La plupart des fonds éthiques ou socialement responsables n’ont pas de dent ni de couille. Il y a quelques exceptions, mais la plupart sont des outils de marketing qui aident à avoir bonne conscience. Je préfère les appeler les Cheerleaders de la finance. La plupart agitent des pompons sans impact significatif. Rarement un investisseur obtient ce qu’il croit acheter. Le consommateur allergique aux arachides… ne veut pas de traces d’arachides. Avec les investissements socialement responsables… garder votre «Epipen» à portée!

Comme vous, j’observe que les valeurs évoluent rapidement. Il y a les valeurs solidement ancrées. Ainsi, le  public ne VEUT PAS encourager…

  • Les industries polluantes
  • Le nucléaire
  • Les sociétés impliquées dans l’armement
  • Les jeux de hasard
  • Le tabac
  • Mauvais traitements aux enfants et iniquités sociales ou basées sur le sexe

Puis, on remarque de nouvelles préoccupations et valeurs

-Non aux bonis et salaires disproportionnés des hauts dirigeants
-Non, aux sociétés actives dans la spéculation (particulièrement alimentaire, énergie, devises…)
-On ne veut pas encourager les sociétés qui ne paient pas leurs justes parts d’impôts (comme General Electric)
-Non, aux Paradis fiscaux et stratagèmes qui permettent d’exporter les profits et d’importer les déficits.

Celles-ci ne font malheureusement pas partie des filtres des fonds supposément éthiques.

Les paradoxes et contradictions abondent

Voici des exemples flagrants de l’élasticité des valeurs des fonds éthiques, verts, ou socialement responsables:

1-Non à l’industrie des Jeux de Hasard: Qui contrôle le jeu au Canada?
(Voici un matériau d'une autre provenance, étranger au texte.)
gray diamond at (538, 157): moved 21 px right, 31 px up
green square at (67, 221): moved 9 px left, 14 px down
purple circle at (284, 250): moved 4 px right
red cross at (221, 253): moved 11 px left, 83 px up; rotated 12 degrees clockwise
Les provinces! Voit-on des fonds exclurent les obligations d’épargnes du Québec parce que le gouvernement encourage le jeu avec ses casinos?

2-Michael Jantzi est un des pionniers de l’investissement responsable au Canada. Il est l’un des consultants les plus connus et à l’origine des indices Jantzi. La Banque Royale et les fonds Méritas se fondent sur ses indices pour établir le contenu de leurs fonds socialement responsables. Récemment sur la page d’accueil de son site web Sustainalytics.com il était écrit en toutes lettres: «En Avril 2011, les chercheurs de l’Université Cornell ont déterminé que les techniques de fractionnement du schiste pour en extraire le gaz, auront une empreinte de carbone supérieure au pétrole, au charbon et au gaz conventionnel, et ce, pour au moins 20 ans. Aujourd’hui 28 octobre, l’indice Jantzi canadien contient encore des entreprises impliquées dans le gaz de schiste.

3-Il n’est pas le seul. Le fonds environnement Desjardins a des parts d’un des plus importants acteurs du gaz de schistes Talisman Energy et de la pétrolière Suncor exploitante de sables bitumineux.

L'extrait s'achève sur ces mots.